KIT gene mutation and amplification in dysgerminoma of the ovary

2011-05-01 15:43:24

Cancer; 2011 May; 117(10):2096-103

Liang Cheng, Lawrence M. Roth, Shaobo Zhang, Mingsheng Wang, Michael J. Morton, Wenxin Zheng, Fadi W. Abdul Karim, Rodolfo Montironi, and Antonio Lopez-Beltran



Dysgerminoma, the ovarian counterpart of seminoma, is the most common type of malignant ovarian germ cell tumor. The role of KIT mutation and amplification in the development of dysgerminoma is not currently established. The purpose of this study was to analyze alterations of the KIT gene in a large series of dysgerminomas and correlate the findings with clinicopathological parameters.


Dysgerminoma cells from 22 patients were analyzed for KIT mutations at exon 17 codon 816. KIT amplification and chromosome 12p anomalies were investigated by way of dual color fluorescence in situ hybridization. KIT protein expression was also examined by way of immunohistochemistry.

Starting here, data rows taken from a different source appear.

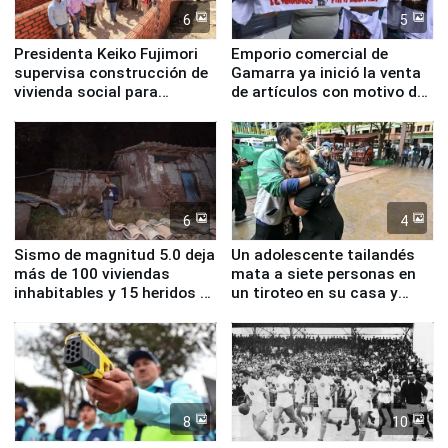
6
5
Presidenta Keiko Fujimori
Emporio comercial de
supervisa construcción de
Gamarra ya inició la venta
vivienda social para
de artículos con motivo de
familias afectadas por
la visita del papa León XIV
sismo en Junín
6
4
Sismo de magnitud 5.0 deja
Un adolescente tailandés
más de 100 viviendas
mata a siete personas en
inhabitables y 15 heridos en
un tiroteo en su casa y
Junín
escuela
8
10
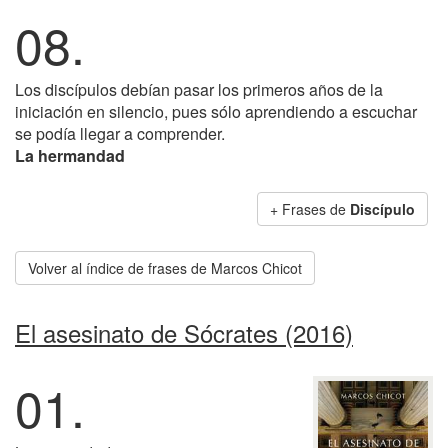
08.
Los discípulos debían pasar los primeros años de la
iniciación en silencio, pues sólo aprendiendo a escuchar
se podía llegar a comprender.
La hermandad
+ Frases de
Discípulo
Volver al índice de frases de Marcos Chicot
El asesinato de Sócrates (2016)
01.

KIT exon 17 codon 816 mutations and KIT amplification were each detected in 6 cases of dysgerminoma (27%); however, there was no correlation between these 2 factors. KIT expression was detected in 87% of dysgerminomas. The KIT mutation was associated with advanced pathological stage (P < .05), and KIT amplification was associated with elevated KIT protein expression (P < .05). Chromosome 12p anomalies were found in 82% of the dysgerminomas and did not correlate with KIT abnormalities.

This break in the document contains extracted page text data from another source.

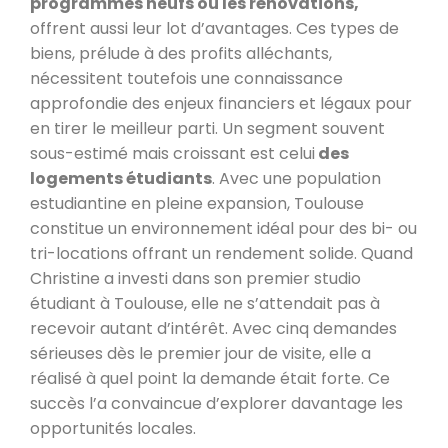
programmes neufs ou les rénovations,
offrent aussi leur lot d’avantages. Ces types de
biens, prélude à des profits alléchants,
nécessitent toutefois une connaissance
approfondie des enjeux financiers et légaux pour
en tirer le meilleur parti. Un segment souvent
sous-estimé mais croissant est celui
des
logements étudiants
. Avec une population
estudiantine en pleine expansion, Toulouse
constitue un environnement idéal pour des bi- ou
tri-locations offrant un rendement solide. Quand
Christine a investi dans son premier studio
étudiant à Toulouse, elle ne s’attendait pas à
recevoir autant d’intérêt. Avec cinq demandes
sérieuses dès le premier jour de visite, elle a
réalisé à quel point la demande était forte. Ce
succès l’a convaincue d’explorer davantage les
opportunités locales.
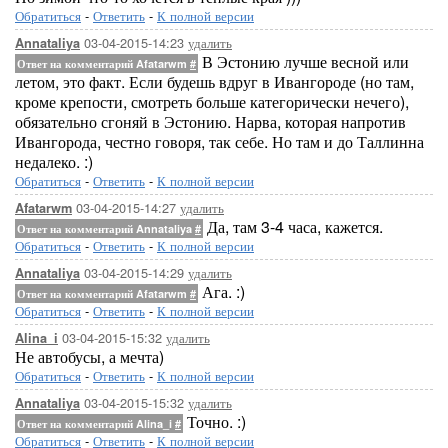
Обратиться
-
Ответить
-
К полной версии
03-04-2015-14:23
удалить
Annataliya
В Эстонию лучше весной или
Ответ на комментарий Afatarwm
#
летом, это факт. Если будешь вдруг в Ивангороде (но там,
кроме крепости, смотреть больше категорически нечего),
обязательно сгоняй в Эстонию. Нарва, которая напротив
Ивангорода, честно говоря, так себе. Но там и до Таллинна
недалеко. :)
Обратиться
-
Ответить
-
К полной версии
03-04-2015-14:27
удалить
Afatarwm
Да, там 3-4 часа, кажется.
Ответ на комментарий Annataliya
#
Обратиться
-
Ответить
-
К полной версии
03-04-2015-14:29
удалить
Annataliya
Ага. :)
Ответ на комментарий Afatarwm
#
Обратиться
-
Ответить
-
К полной версии
03-04-2015-15:32
удалить
Alina_i
Не автобусы, а мечта)
Обратиться
-
Ответить
-
К полной версии
03-04-2015-15:32
удалить
Annataliya
Точно. :)
Ответ на комментарий Alina_i
#
Обратиться
-
Ответить
-
К полной версии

KIT mutations occur in approximately one-third of cases of dysgerminomas and are associated with advanced stage at presentation. KIT is a potential therapeutic target for those dysgerminomas that have the mutation.

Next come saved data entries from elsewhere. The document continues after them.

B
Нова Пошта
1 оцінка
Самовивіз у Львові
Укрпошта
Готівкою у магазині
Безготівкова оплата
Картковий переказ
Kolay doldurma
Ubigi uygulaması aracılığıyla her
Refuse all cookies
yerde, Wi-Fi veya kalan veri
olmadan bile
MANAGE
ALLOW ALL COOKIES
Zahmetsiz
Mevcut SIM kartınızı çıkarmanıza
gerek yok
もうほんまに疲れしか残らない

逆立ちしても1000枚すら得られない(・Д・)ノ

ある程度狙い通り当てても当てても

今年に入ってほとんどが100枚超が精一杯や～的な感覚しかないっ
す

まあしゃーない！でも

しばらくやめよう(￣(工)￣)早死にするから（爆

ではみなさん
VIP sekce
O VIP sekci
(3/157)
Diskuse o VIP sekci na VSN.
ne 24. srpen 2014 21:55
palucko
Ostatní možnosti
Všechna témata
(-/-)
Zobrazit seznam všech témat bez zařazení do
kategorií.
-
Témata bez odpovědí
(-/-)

KIT is a growth factor receptor important for normal germ cell migration and development. The KIT gene has been mapped to chromosome 4q12, which spans approximately 89 kb and consists of 21 exons. The gene encodes the human homolog of the protooncogene that was identified as the cellular homolog of the feline sarcoma viral oncogene v-kit. The KIT protein is a type 3 receptor tyrosine kinase containing 5 immunoglobulin-like loops (exons 1-9), a transmembrane domain (exon 10), a juxtamembrane domain (exon 11), and an intracellular domain (exons 13-21). The majority of KIT mutations are clustered in a relatively small region at exons 11 and 17, or less frequently, in KIT extracellular domain (exons 2, 8, and 9) or KIT TK1 (exons 13 and 14). Activating mutations typically confer constitutional KIT phosphorylation and downstream activation independent of ligand binding. The activated KIT further activates the Ras/MEK/MAPK pathway. The results of activation mutation of KIT include support of cell proliferation, sustained survival, differentiation, adhesion, and motility.

KIT mutations are frequently identified in testicular seminoma, having been reported in up to 30% of cases. In contrast to gastrointestinal stromal tumors, which frequently harbor KIT activating mutations in exon 11, the majority of these mutations affect codon 816, leading to substitution D816V/H/Y. Sakuma et al.15 analyzed the entire coding region of KIT DNA along with 4 mutational hot spots (exons 9, 11, 13, and 17) in 34 testicular germ cell tumors containing a seminoma component by PCR and direct sequencing and found KIT mutations in four pure seminomas. Mutation were found in exons 11 (W557R) and 17 (D816H and D816V) although there were no differences in any clinicopathological factors or outcome between patients with and without mutations.15 Willmore-Payne et al. found KIT-activating mutations in 22 testicular seminomas using high-resolution melting amplicon analysis. Four cases (18%) had exon 17-activating mutations, including D816Y, D816V, and Y823N, and 1 case contained both D816E and D820H. A single case (5%) had an exon 11-activating mutation (L576P).

Dysgerminoma is the most common type of malignant germ cell tumor of the ovary. It typically occurs in adolescents and young women and is bilateral in 10-15% of patients. Dysgerminoma is morphologically and immunophenotypically similar to testicular seminoma. Due to its rarity, only a few studies on KIT mutation in dysgerminoma have been reported. In the current study, we characterized KIT abnormalities by way of mutation, fluorescence in situ hybridization (FISH), and immunohistochemical analysis and correlated the findings with various clinicopathological parameters and other known genetic abnormalities frequently found in tumors of germ origin.